▶ Description of the task
Looking at each line of the data below, tally those that contain the word "combo" and give only the total.

▶ Exercise materials
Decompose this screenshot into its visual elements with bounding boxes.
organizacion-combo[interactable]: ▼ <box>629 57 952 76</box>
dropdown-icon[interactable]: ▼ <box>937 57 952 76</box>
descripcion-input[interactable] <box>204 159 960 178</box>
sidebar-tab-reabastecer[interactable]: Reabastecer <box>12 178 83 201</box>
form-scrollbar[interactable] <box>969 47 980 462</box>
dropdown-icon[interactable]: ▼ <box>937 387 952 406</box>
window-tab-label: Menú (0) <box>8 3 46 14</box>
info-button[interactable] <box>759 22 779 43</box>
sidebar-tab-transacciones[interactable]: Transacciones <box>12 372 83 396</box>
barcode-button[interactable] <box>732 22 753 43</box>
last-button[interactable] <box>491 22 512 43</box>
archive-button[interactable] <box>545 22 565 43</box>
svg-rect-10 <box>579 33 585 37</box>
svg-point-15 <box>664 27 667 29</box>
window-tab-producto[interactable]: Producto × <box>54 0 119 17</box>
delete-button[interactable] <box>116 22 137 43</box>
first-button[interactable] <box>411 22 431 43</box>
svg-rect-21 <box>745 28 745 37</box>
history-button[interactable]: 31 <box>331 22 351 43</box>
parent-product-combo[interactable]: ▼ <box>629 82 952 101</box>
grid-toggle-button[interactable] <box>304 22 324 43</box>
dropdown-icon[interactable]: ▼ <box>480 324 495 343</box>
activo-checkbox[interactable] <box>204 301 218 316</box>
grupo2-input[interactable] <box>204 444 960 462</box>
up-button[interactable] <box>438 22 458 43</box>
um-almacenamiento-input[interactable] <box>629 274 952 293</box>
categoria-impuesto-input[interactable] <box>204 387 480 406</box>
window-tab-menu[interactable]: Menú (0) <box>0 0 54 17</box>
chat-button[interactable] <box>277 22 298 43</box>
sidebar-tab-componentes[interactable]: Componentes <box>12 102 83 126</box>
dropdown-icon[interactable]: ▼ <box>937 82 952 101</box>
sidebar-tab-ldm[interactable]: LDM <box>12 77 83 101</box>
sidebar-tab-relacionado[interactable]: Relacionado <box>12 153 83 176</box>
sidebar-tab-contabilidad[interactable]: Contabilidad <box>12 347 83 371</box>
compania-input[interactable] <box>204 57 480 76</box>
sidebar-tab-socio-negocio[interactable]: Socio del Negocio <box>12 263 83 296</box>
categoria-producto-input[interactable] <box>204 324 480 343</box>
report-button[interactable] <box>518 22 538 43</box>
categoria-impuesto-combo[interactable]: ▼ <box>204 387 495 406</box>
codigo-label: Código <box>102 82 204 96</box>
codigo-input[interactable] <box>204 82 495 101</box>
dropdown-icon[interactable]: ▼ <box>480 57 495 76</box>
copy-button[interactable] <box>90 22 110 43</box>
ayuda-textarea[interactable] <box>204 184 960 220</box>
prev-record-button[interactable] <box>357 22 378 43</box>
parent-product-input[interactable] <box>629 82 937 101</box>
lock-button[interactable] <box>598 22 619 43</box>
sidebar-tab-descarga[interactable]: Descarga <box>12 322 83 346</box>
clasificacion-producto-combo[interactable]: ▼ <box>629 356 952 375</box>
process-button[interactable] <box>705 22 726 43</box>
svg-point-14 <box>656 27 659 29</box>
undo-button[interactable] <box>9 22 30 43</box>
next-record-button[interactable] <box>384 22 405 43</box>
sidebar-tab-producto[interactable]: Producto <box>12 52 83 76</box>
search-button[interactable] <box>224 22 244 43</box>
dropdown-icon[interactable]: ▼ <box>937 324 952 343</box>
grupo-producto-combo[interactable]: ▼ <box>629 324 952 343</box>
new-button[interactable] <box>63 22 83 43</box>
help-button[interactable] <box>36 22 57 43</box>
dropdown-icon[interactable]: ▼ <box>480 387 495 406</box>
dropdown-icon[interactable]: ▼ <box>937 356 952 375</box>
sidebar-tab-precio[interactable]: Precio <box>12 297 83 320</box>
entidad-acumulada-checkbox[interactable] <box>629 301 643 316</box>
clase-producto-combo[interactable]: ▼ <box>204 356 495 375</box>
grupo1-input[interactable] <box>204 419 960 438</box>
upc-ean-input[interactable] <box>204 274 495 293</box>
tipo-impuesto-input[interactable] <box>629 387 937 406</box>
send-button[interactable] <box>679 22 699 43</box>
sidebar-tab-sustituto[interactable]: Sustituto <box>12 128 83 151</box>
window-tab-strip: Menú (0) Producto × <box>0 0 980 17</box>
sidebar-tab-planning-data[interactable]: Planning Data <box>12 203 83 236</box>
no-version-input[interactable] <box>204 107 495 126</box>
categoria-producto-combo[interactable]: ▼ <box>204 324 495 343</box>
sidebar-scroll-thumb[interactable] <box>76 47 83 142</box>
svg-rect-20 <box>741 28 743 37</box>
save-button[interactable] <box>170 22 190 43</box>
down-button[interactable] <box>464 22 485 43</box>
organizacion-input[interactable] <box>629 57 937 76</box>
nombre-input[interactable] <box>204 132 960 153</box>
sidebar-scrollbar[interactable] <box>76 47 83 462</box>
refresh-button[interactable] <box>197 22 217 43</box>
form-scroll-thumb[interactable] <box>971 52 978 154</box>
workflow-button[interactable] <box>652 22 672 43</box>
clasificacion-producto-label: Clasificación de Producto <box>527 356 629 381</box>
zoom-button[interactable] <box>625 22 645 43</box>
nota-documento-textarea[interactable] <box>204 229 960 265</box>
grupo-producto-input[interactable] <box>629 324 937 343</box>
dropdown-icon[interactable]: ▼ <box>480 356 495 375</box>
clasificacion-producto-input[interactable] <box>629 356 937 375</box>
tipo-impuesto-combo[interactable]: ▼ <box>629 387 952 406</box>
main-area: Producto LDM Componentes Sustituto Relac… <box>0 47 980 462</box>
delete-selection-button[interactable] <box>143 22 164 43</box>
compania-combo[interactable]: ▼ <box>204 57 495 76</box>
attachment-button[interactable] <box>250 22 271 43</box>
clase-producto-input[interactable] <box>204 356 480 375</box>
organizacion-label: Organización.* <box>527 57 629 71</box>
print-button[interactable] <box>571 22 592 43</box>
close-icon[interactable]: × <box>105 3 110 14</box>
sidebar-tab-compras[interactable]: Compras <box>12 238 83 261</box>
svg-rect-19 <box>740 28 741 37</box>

▶ Response below
9